The Jagerbug has been built by a dedicated bunch of members from the Fl4tlanders VW Club, a Volkswagen club based in Lincoln, England.
The initial idea for building a race car came about one sunny afternoon in July 2007. The club were attending Bug Jam, the biggest VW festival of the calendar in the UK. It was whilst watching the drag racing that we were discussing an old Beetle racecar by the name of "Cashback". Cashback was passed from club to club back in the early 00's It had become available but was in a bad way after a roof of a garage had collapsed onto the car.
Alex came up with the idea of building our own club built dragcar. Why not? How hard could it be? All we needed was a suitable donor vehicle and plenty of hours of hard graft to realise our dream.....
Paul Bratley, another club member had the perfect donar vehicle sat in his garden. A 1972 Beetle that had been sat for a while, awaiting restoration. Unfortunately, during it's time spent patiently sat in the garden, a large tree had been blown onto its roof during a storm. This had badly damaged the roof and with the Bug being a 70's model rather than a more desirable earlier one, it seemed it would never be restored back to stock so gave us the perfect opportunity to chop the roof at the same time!
Lot's of discussion on the club forum about the logistics of the project later and we were ready to start. November 2007 saw the first activity with the Bug being pulled to bits to assess how much work would be needed. The answer was lots!
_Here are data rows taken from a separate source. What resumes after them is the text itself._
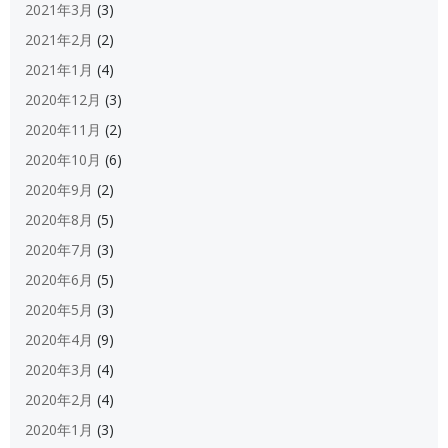
2021年3月
(3)
2021年2月
(2)
2021年1月
(4)
2020年12月
(3)
2020年11月
(2)
2020年10月
(6)
2020年9月
(2)
2020年8月
(5)
2020年7月
(3)
2020年6月
(5)
2020年5月
(3)
2020年4月
(9)
2020年3月
(4)
2020年2月
(4)
2020年1月
(3)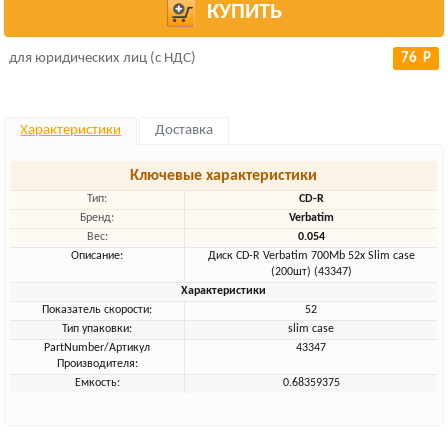
КУПИТЬ
для юридических лиц (с НДС)
76 Р
Характеристики
Доставка
Ключевые характеристики
Тип:
CD-R
Бренд:
Verbatim
Вес:
0.054
Описание:
Диск CD-R Verbatim 700Mb 52x Slim case
(200шт) (43347)
Характеристики
Показатель скорости:
52
Тип упаковки:
slim case
PartNumber/Артикул
43347
Производителя:
Емкость:
0.68359375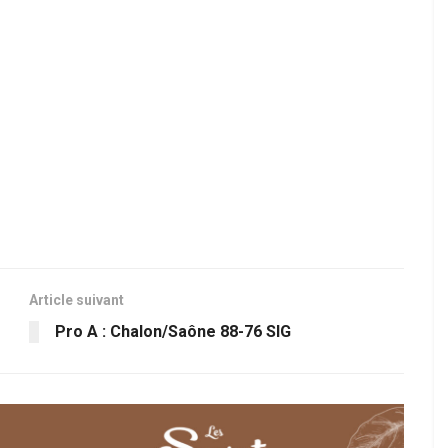
Article suivant
Pro A : Chalon/Saône 88-76 SIG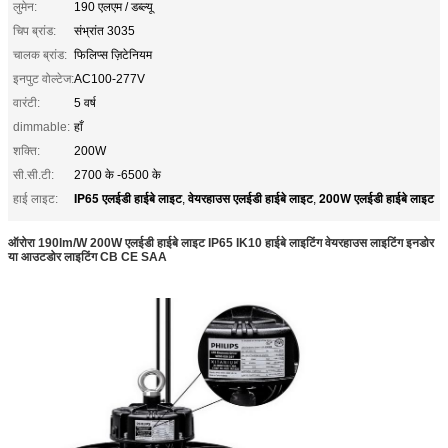
लुमेन:
190 एलएम / डब्ल्यू
चिप ब्रांड:
संभ्रांत 3035
चालक ब्रांड:
फिलिप्स ज़िटेनियम
इनपुट वोल्टेज:
AC100-277V
वारंटी:
5 वर्ष
dimmable:
हाँ
शक्ति:
200W
सी.सी.टी:
2700 के -6500 के
IP65 एलईडी हाईबे लाइट
वेयरहाउस एलईडी हाईबे लाइट
200W एलईडी हाईबे लाइट
हाई लाइट:
,
,
ऑरोरा 190lm/W 200W एलईडी हाईबे लाइट IP65 IK10 हाईबे लाइटिंग वेयरहाउस लाइटिंग इनडोर
या आउटडोर लाइटिंग CB CE SAA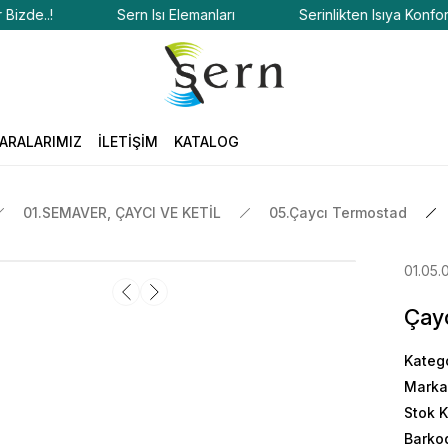
de..!
Sern Isı Elemanları
Serinlikten Isıya Konfor Bizd
ARALARIMIZ
İLETİŞİM
KATALOG
01.SEMAVER, ÇAYCI VE KETİL
05.Çaycı Termostad
01.05.
Çayc
Kateg
Marka
Stok 
Barko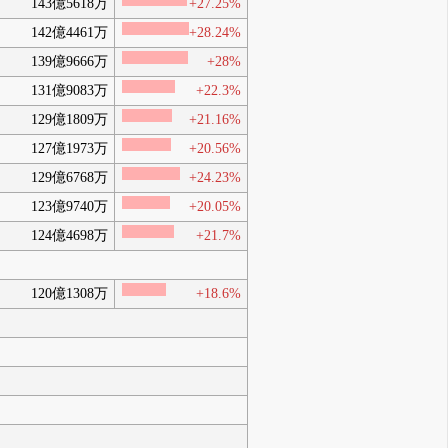
143億5618万
+27.25%
142億4461万
+28.24%
139億9666万
+28%
131億9083万
+22.3%
129億1809万
+21.16%
127億1973万
+20.56%
129億6768万
+24.23%
123億9740万
+20.05%
124億4698万
+21.7%
120億1308万
+18.6%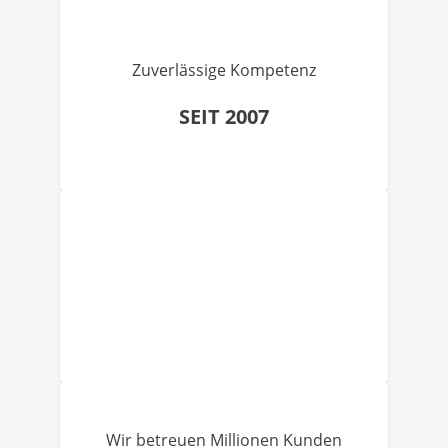
Zuverlässige Kompetenz
SEIT 2007
Wir betreuen Millionen Kunden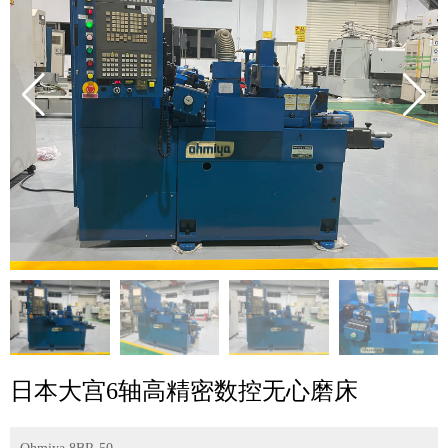
日本大宫6轴高精密数控无心磨床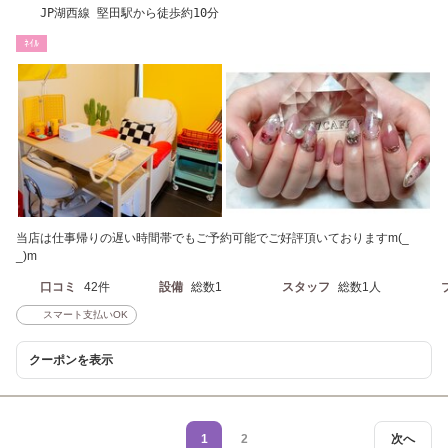
JP湖西線 堅田駅から徒歩約10分
ﾈｲﾙ
当店は仕事帰りの遅い時間帯でもご予約可能でご好評頂いておりますm(_
_)m
口コミ
42件
設備
総数1
スタッフ
総数1人
スマート支払いOK
クーポンを表示
1
2
次へ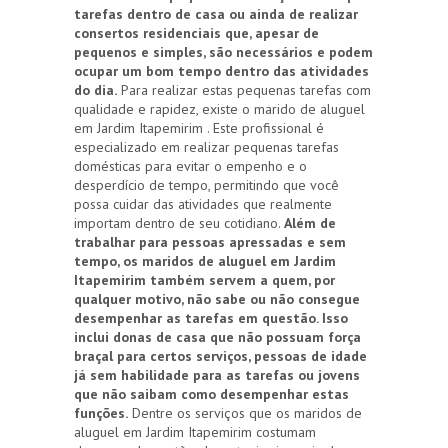
tarefas dentro de casa ou ainda de realizar
consertos residenciais que, apesar de
pequenos e simples, são necessários e podem
ocupar um bom tempo dentro das atividades
do dia.
Para realizar estas pequenas tarefas com
qualidade e rapidez, existe o marido de aluguel
em Jardim Itapemirim . Este profissional é
especializado em realizar pequenas tarefas
domésticas para evitar o empenho e o
desperdício de tempo, permitindo que você
possa cuidar das atividades que realmente
importam dentro de seu cotidiano.
Além de
trabalhar para pessoas apressadas e sem
tempo, os maridos de aluguel em Jardim
Itapemirim também servem a quem, por
qualquer motivo, não sabe ou não consegue
desempenhar as tarefas em questão. Isso
inclui donas de casa que não possuam força
braçal para certos serviços, pessoas de idade
já sem habilidade para as tarefas ou jovens
que não saibam como desempenhar estas
funções.
Dentre os serviços que os maridos de
aluguel em Jardim Itapemirim costumam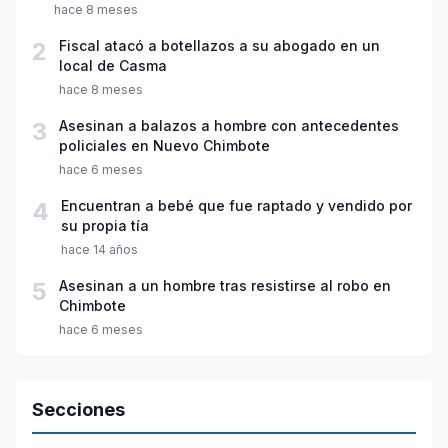
hace 8 meses
2
Fiscal atacó a botellazos a su abogado en un
local de Casma
hace 8 meses
3
Asesinan a balazos a hombre con antecedentes
policiales en Nuevo Chimbote
hace 6 meses
4
Encuentran a bebé que fue raptado y vendido por
su propia tía
hace 14 años
5
Asesinan a un hombre tras resistirse al robo en
Chimbote
hace 6 meses
Secciones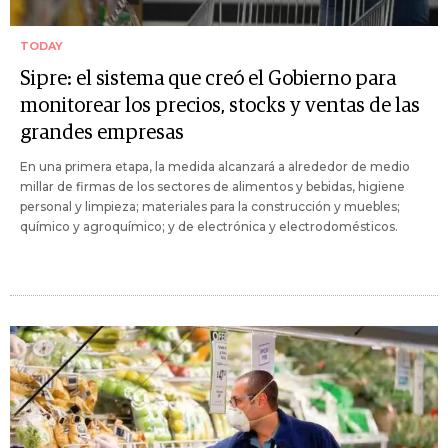
TODAY
Sipre: el sistema que creó el Gobierno para
monitorear los precios, stocks y ventas de las
grandes empresas
En una primera etapa, la medida alcanzará a alrededor de medio
millar de firmas de los sectores de alimentos y bebidas, higiene
personal y limpieza; materiales para la construcción y muebles;
químico y agroquímico; y de electrónica y electrodomésticos.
Check out the pictures of the Jägerbug build to see just how much of the original car was cut away before the Jägerbug was built from mainly new panels throughout.
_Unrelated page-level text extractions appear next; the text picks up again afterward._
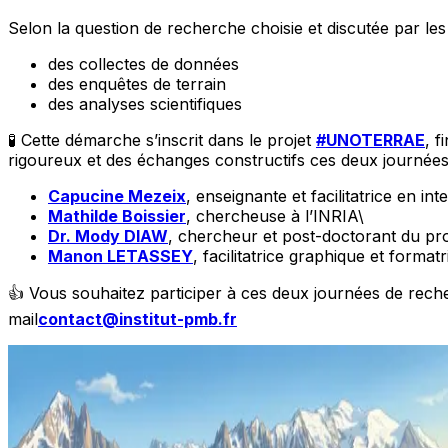
Selon la question de recherche choisie et discutée par les
des collectes de données
des enquêtes de terrain
des analyses scientifiques
🧪 Cette démarche s’inscrit dans le projet
#UNOTERRAE
, f
rigoureux et des échanges constructifs ces deux journées s
Capucine Mezeix
, enseignante et facilitatrice en int
Mathilde Boissier
, chercheuse à l’INRIA\
Dr. Mody DIAW
, chercheur et post-doctorant du 
Manon LETASSEY
, facilitatrice graphique et formatr
👍 Vous souhaitez participer à ces deux journées de rech
mail
contact@institut-pmb.fr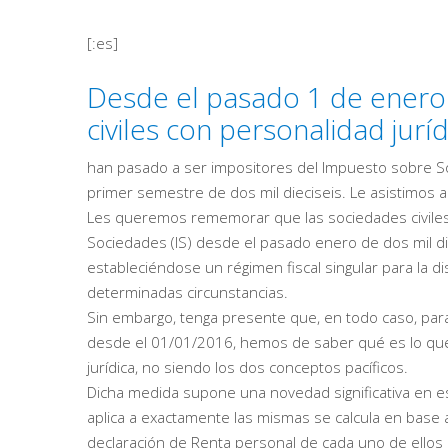
[:es]
Desde el pasado 1 de enero d
civiles con personalidad juríd
han pasado a ser impositores del Impuesto sobre Soc
primer semestre de dos mil dieciseis. Le asistimos 
Les queremos rememorar que las sociedades civiles
Sociedades (IS) desde el pasado enero de dos mil die
estableciéndose un régimen fiscal singular para la di
determinadas circunstancias.
Sin embargo, tenga presente que, en todo caso, para 
desde el 01/01/2016, hemos de saber qué es lo que 
jurídica, no siendo los dos conceptos pacíficos.
Dicha medida supone una novedad significativa en es
aplica a exactamente las mismas se calcula en base a
declaración de Renta personal de cada uno de ellos 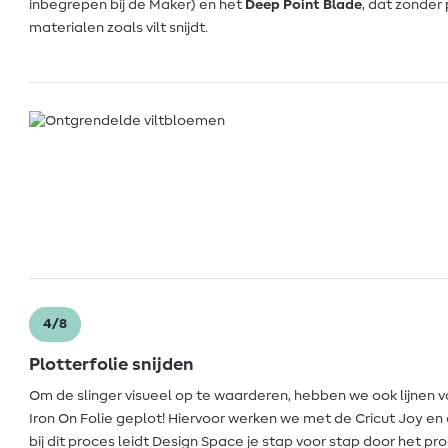
inbegrepen bij de Maker) en het
Deep Point Blade
, dat zonder
materialen zoals vilt snijdt.
4/8
Plotterfolie snijden
Om de slinger visueel op te waarderen, hebben we ook lijnen v
Iron On Folie geplot! Hiervoor werken we met de Cricut Joy en 
bij dit proces leidt Design Space je stap voor stap door het pr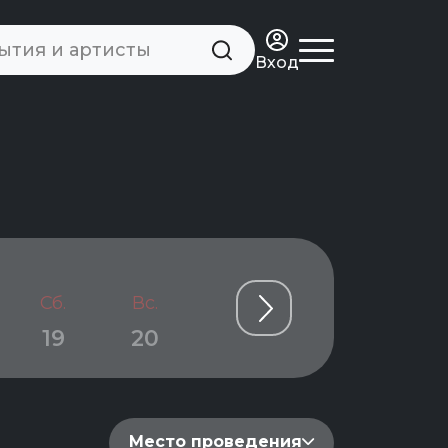
Вход
Сб.
Вс.
Пн.
Вт.
Ср.
19
20
21
22
23
Место проведения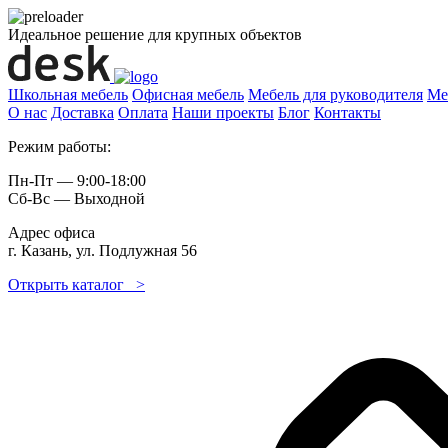
Идеальное решение для крупных объектов
Школьная мебель
Офисная мебель
Мебель для руководителя
Ме
О нас
Доставка
Оплата
Наши проекты
Блог
Контакты
Режим работы:
Пн-Пт — 9:00-18:00
Сб-Вс — Выходной
Адрес офиса
г. Казань, ул. Подлужная 56
Открыть каталог >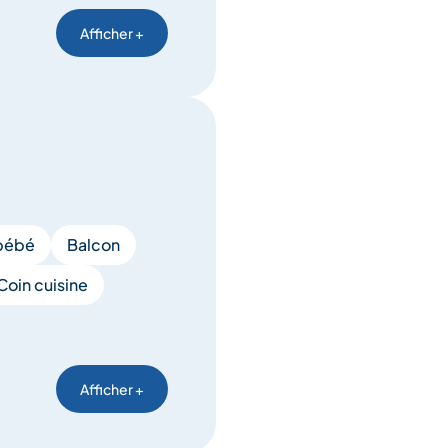
Afficher +
 bébé
Balcon
Coin cuisine
Afficher +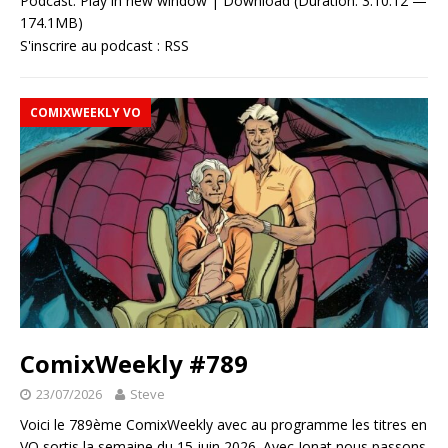
Podcast:
Play in new window
|
Download
(Duration: 3:10:12 —
174.1MB)
S'inscrire au podcast :
RSS
COMIXWEEKLY VO
ComixWeekly #789
23/07/2026
Steve
Voici le 789ème ComixWeekly avec au programme les titres en
VO sortis la semaine du 15 juin 2026. Avec Jonat nous passons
Right from day one the project needed to be self funding. There was nobody bank rolling the project and at that stage not a single sponsor in sight. Many, many hours of letter / email writing ensued, followed by countless phonecalls to numerous VW parts suppliers. Eventually we convinced enough people that we were not crazy and that we would see the project through to the very end.
Even before the first panel was welded into the car we launched a range of Jägerbug stickers and t-shirts. The money raised by selling a small number of these allowed us to purchase panels from VW Heritage at a greatly reduced price. Other parts / panels began to be donated and before long, the Jägerbug was beginning to become a possibility not just a dream.
Wednesday evening became "Jägerbug Night" and a number of members got together each week armed with grinders, spanners and doughnuts to tackle the massive project. Week by week the car was stripped back to the absolute bare minimum, before new panels were welded back in. At this point Ultra VW magazine got on board and really helped by publishing updates on the Jägerbug's progress.